Registration was based on users’ telephone numbers.”
Viber’s iPhone app began as an experiment by the parent company, iMesh, and was crowned a success, according to Shmilov. Not much later, the Android app was launched, adding the IM option, which is now the main feature.
IM apps are a classic case of web effect. The more users an app has, the more its value to other users rises because they can call more people.
This pattern makes the app more successful.
“Imagine what you see happening with WhatsApp in Israel, happening in other countries with an Israeli product,” says Shmilov about Viber aboad. Since the sale, the mix of Viber users has changed, with its main users in Eastern Europe and Russia, including Balkan countries like Greece and Bulgaria.
Viber forecasts growth in Africa, according to Shmilov. “Even in Israel, which is a ‘WhatsApp country,’ we have hundreds of thousands of users,” he says. “Dominance is important in the field of messages because you don’t use it alone. The idea is the amount of friends you have on an app, so the more dominant you are, the more significant a player you are.”
Each company in Viber’s field prefers different statistics. Viber prefers the number of countries in which it is the most popular app, which is 10, according to a recent report by Israel’s Similar Web, which looked at user data of Android devices in 187 countries. This data doesn’t include iPhones, which impacts mainly developed nations.
Viber is particularly popular in Eastern Europe, according to the data, being the main app in Belarus, Moldova and Ukraine, where 65% of all Android users have downloaded the app, with the average user spending 16 minutes a day on the app in April. Other exotic markets where Viber is popular include Iraq, Libya and Sri Lanka.
WhatsApp leads with a 55% market share, according to SimilarWeb, dominating Brazil, Mexico, India and Russia. Facebook’s Messenger leads in 49 countries, among them Australia, Canada and the United States.
Viber cannot characterize its typical user. According to Shmilov, in places where market penetration is low, users are mainly business people or tourists.
“In Israel, for example, a typical user is in touch with users in a country where we are big, or is a tourist who needs more flexibility,” he says. “In countries where we are big, there is no average user profile.”

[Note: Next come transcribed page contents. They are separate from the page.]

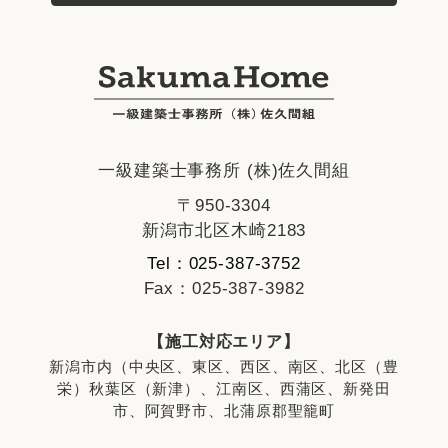
一級建築士事務所 (株)佐久間組
〒950-3304
新潟市北区木崎2183
Tel：025-387-3752
Fax：025-387-3982
【施工対応エリア】
新潟市内（中央区、東区、西区、南区、北区（豊
栄）秋葉区（新津）、江南区、西蒲区、新発田
市、阿賀野市、北蒲原郡聖籠町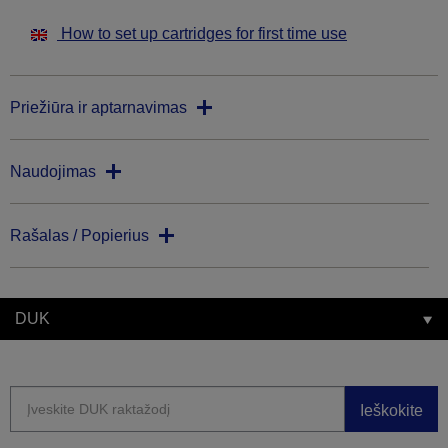
How to set up cartridges for first time use
Priežiūra ir aptarnavimas
Naudojimas
Rašalas / Popierius
DUK
Ieškokite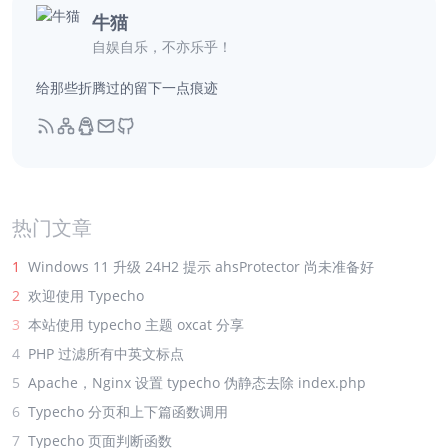
牛猫
自娱自乐，不亦乐乎！
给那些折腾过的留下一点痕迹
热门文章
1
Windows 11 升级 24H2 提示 ahsProtector 尚未准备好
2
欢迎使用 Typecho
3
本站使用 typecho 主题 oxcat 分享
4
PHP 过滤所有中英文标点
5
Apache，Nginx 设置 typecho 伪静态去除 index.php
6
Typecho 分页和上下篇函数调用
7
Typecho 页面判断函数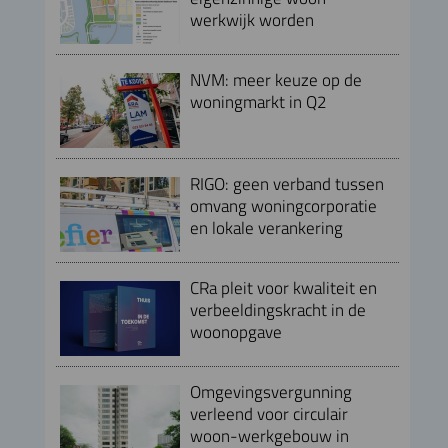
werkwijk worden
NVM: meer keuze op de
woningmarkt in Q2
RIGO: geen verband tussen
omvang woningcorporatie
en lokale verankering
CRa pleit voor kwaliteit en
verbeeldingskracht in de
woonopgave
Omgevingsvergunning
verleend voor circulair
woon-werkgebouw in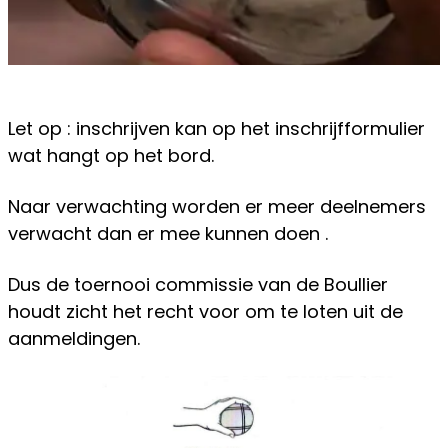
Let op : inschrijven kan op het inschrijfformulier
wat hangt op het bord.
Naar verwachting worden er meer deelnemers
verwacht dan er mee kunnen doen .
Dus de toernooi commissie van de Boullier
houdt zicht het recht voor om te loten uit de
aanmeldingen.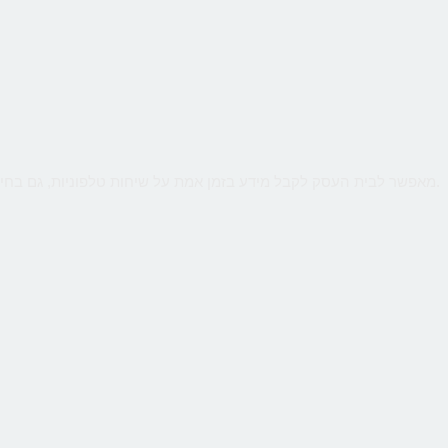
שירות קווים ווירטואליים מבית CallMe מאפשר לבית העסק לקבל מידע בזמן אמת על שיחות טלפוניות, גם בחיוג מהמובייל. ניטור חכם יאפשר לנתח קמפיינים באינטרנט או מדיה כתובה.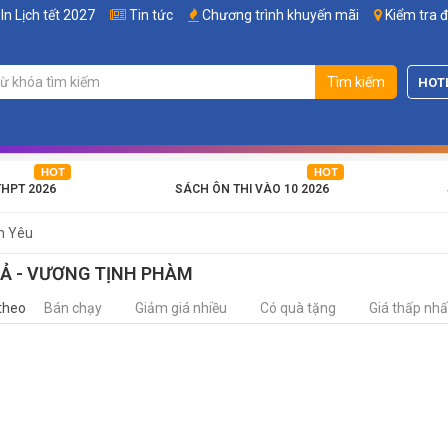
In Lịch tết 2027
Tin tức
Chương trình khuyến mãi
Kiểm tra 
Tìm kiếm
HOT
THPT 2026
SÁCH ÔN THI VÀO 10 2026
h Yêu
IẢ - VƯƠNG TỊNH PHÀM
theo
Bán chạy
Giảm giá nhiều
Có quà tặng
Giá thấp nhấ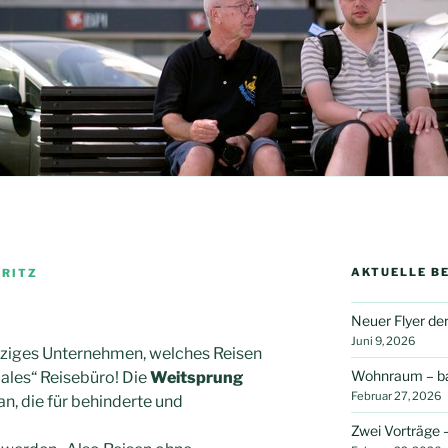
AKTUELLE B
ORITZ
Neuer Flyer der
Juni 9, 2026
tziges Unternehmen, welches Reisen
Wohnraum – bar
males“ Reisebüro!
Die
Weitsprung
Februar 27, 2026
n, die für behinderte und
Zwei Vorträge –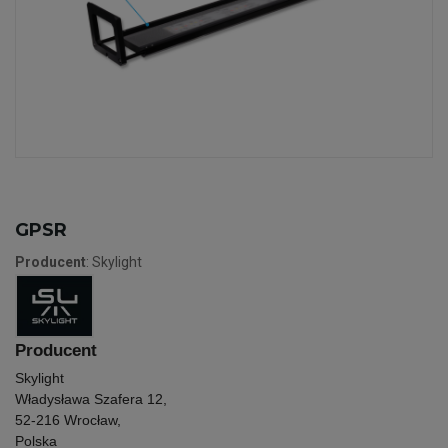
GPSR
Producent
: Skylight
Producent
Skylight
Władysława Szafera 12,
52-216 Wrocław,
Polska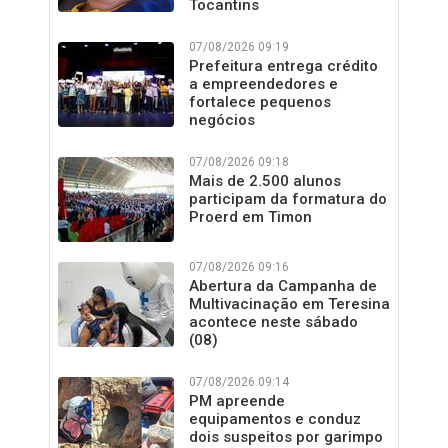
Tocantins
07/08/2026 09:19
Prefeitura entrega crédito
a empreendedores e
fortalece pequenos
negócios
07/08/2026 09:18
Mais de 2.500 alunos
participam da formatura do
Proerd em Timon
07/08/2026 09:16
Abertura da Campanha de
Multivacinação em Teresina
acontece neste sábado
(08)
07/08/2026 09:14
PM apreende
equipamentos e conduz
dois suspeitos por garimpo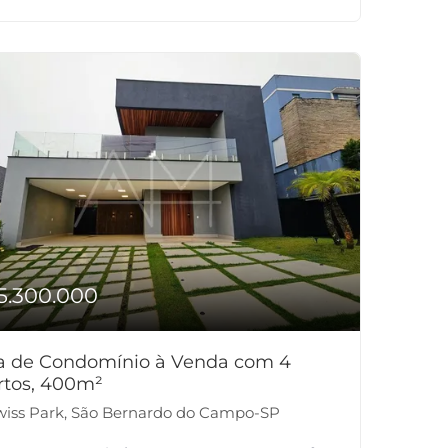
5.300.000
a de Condomínio à Venda com 4
rtos, 400m²
iss Park, São Bernardo do Campo-SP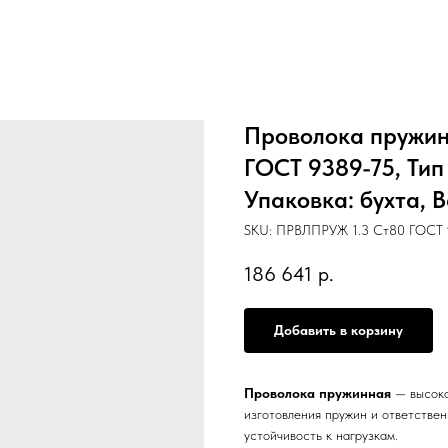
Проволока пружинн
ГОСТ 9389-75, Тип
Упаковка: бухта, В
SKU:
ПРВЛПРУЖ 1.3 Ст80 ГОСТ 9
186 641
р.
Добавить в корзину
Проволока пружинная
— высоко
изготовления пружин и ответстве
устойчивость к нагрузкам.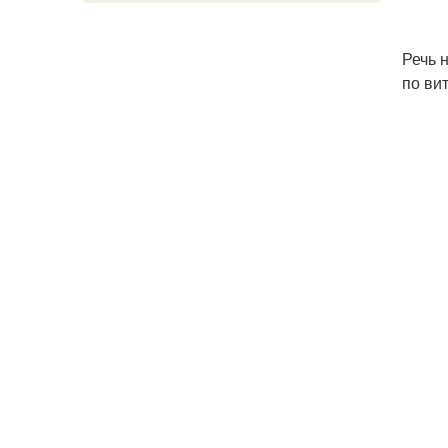
Речь 
по ви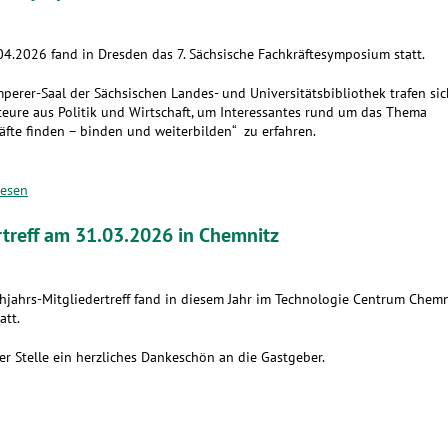
4.2026 fand in Dresden das 7. Sächsische Fachkräftesymposium statt.
perer-Saal der Sächsischen Landes- und Universitätsbibliothek trafen sic
eure aus Politik und Wirtschaft, um Interessantes rund um das Thema
äfte finden – binden und weiterbilden“ zu erfahren.
lesen
rtreff am 31.03.2026 in Chemnitz
hjahrs-Mitgliedertreff fand in diesem Jahr im Technologie Centrum Chemn
att.
er Stelle ein herzliches Dankeschön an die Gastgeber.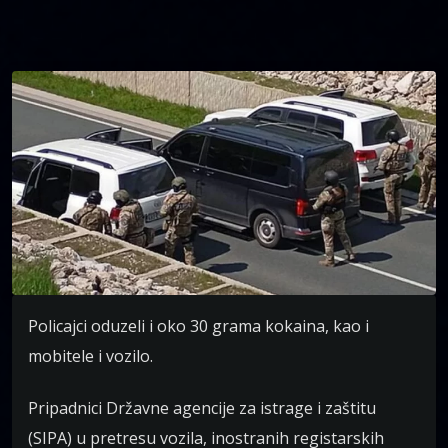
Policajci oduzeli i oko 30 grama kokaina, kao i
mobitele i vozilo.
Pripadnici Državne agencije za istrage i zaštitu
(SIPA) u pretresu vozila, inostranih registarskih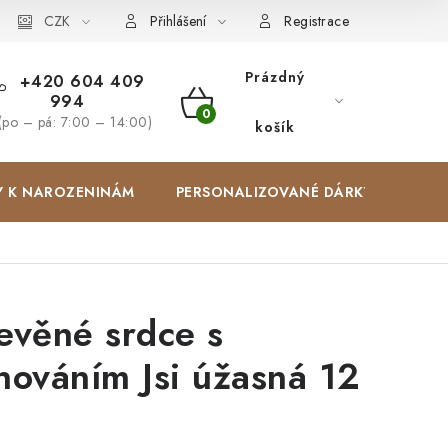
Zakázková výroba
CZK
Spolupracujeme
Blog
Přihlášení
Registrace
Prázdný
+420 604 409
994
NÁKUPNÍ
(po – pá: 7:00 – 14:00)
košík
KOŠÍK
Y K NAROZENINÁM
PERSONALIZOVANÉ DÁRKY ✨
evěné srdce s
nováním Jsi úžasná 12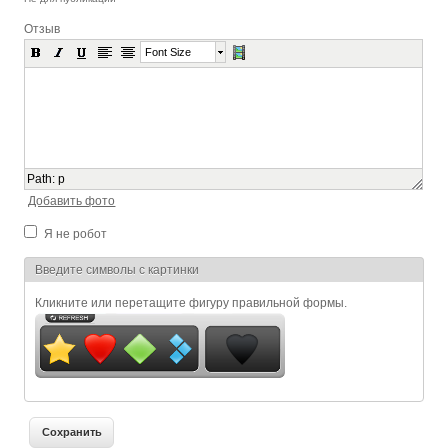
Отзыв
Font Size
Path
:
p
Добавить фото
Я не робот
Я спамер
Введите символы с картинки
Кликните или перетащите фигуру правильной формы.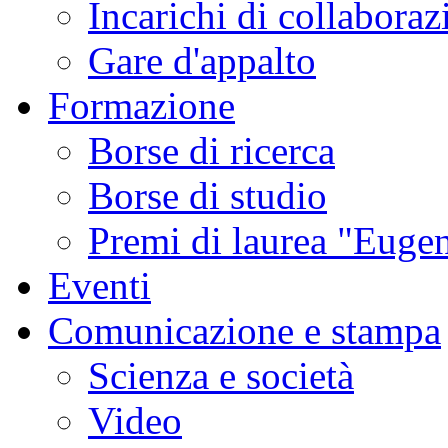
Incarichi di collaboraz
Gare d'appalto
Formazione
Borse di ricerca
Borse di studio
Premi di laurea "Eugen
Eventi
Comunicazione e stampa
Scienza e società
Video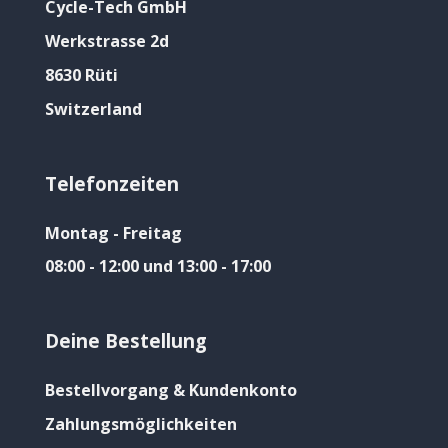
Cycle-Tech GmbH
Werkstrasse 2d
8630 Rüti
Switzerland
Telefonzeiten
Montag - Freitag
08:00 - 12:00 und 13:00 - 17:00
Deine Bestellung
Bestellvorgang & Kundenkonto
Zahlungsmöglichkeiten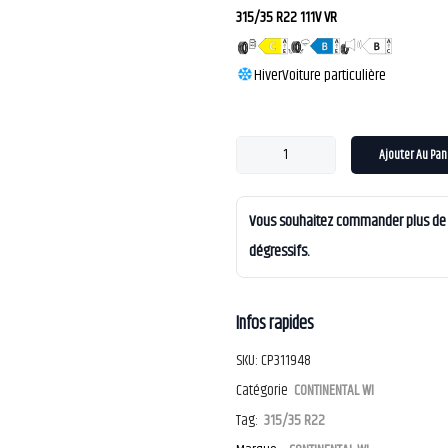
315/35 R22 111V VR
Hiver
Voiture particulière
Ajouter Au Pan
Vous souhaitez commander plus de 4
dégressifs.
Infos rapides
SKU:
CP311948
Catégorie
CONTINENTAL WI
Tag:
315/35 R22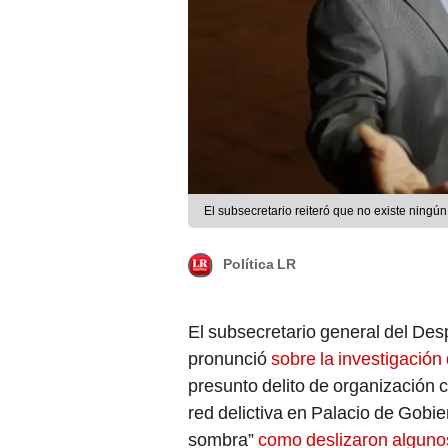
El subsecretario reiteró que no existe ningú
Política LR
El subsecretario general del De
pronunció
sobre la investigación
presunto delito de organización 
red delictiva en Palacio de Gobie
sombra”
como deslizaron alguno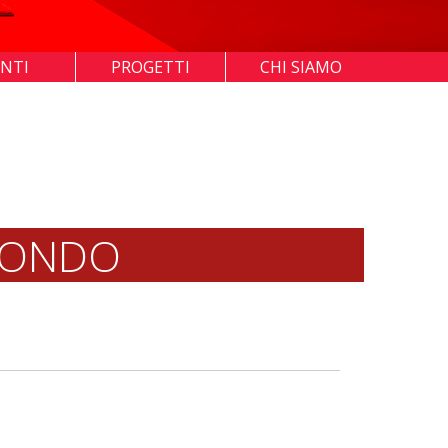
ENTI
PROGETTI
CHI SIAMO
MONDO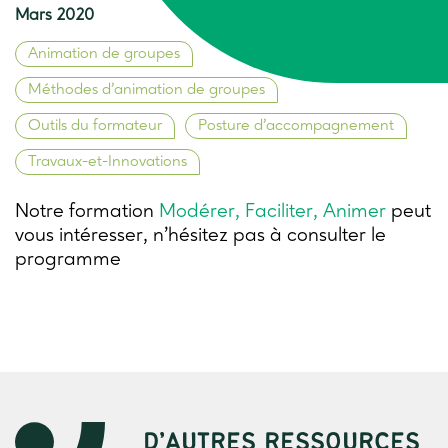
Mars 2020
Animation de groupes
Méthodes d’animation de groupes
Outils du formateur
Posture d’accompagnement
Travaux-et-Innovations
Notre formation
Modérer, Faciliter, Animer
peut
vous intéresser, n'hésitez pas à consulter le
programme
D’AUTRES RESSOURCES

One of the main current technology trends is messaging apps turning into service platforms, through which third parties such as banks reach clients. This trend is expected to strengthen in the coming years, impacting Viber, too. “Some 300 million PCs were bought over 30 years, while 1.5 billion smartphones were sold within a decade,” says Shmilov.
“It’s a new reality.”
“Usage patterns are moving from the web to the app. Companies are pushing you to download their app. People understand that a mobile phone has all the existing abilities and sensors,” he says. “In parallel, the trend is for users to download up to 24 apps and use five apps daily.
It says that the same five apps turn into the entryway to the web. They have the potential to turn into an access point for existing services, and that is the thing creating the trend that we now see.”
Still, Shmilov believes message apps won’t turn into the only platform for user interaction with businesses.
Another aspect is the advent of the internet bot, which are software applications that run automated tasks. Shmilov says that Viber is working on allowing communication between regular users and companies and organizations.
“The focus is on finding the appropriate users and the appropriate technology,” he says, describing Viber’s preparation for the age of bots.
“In some countries, for example Russia and Ukraine, we are already enabling communication between the bank and the user.”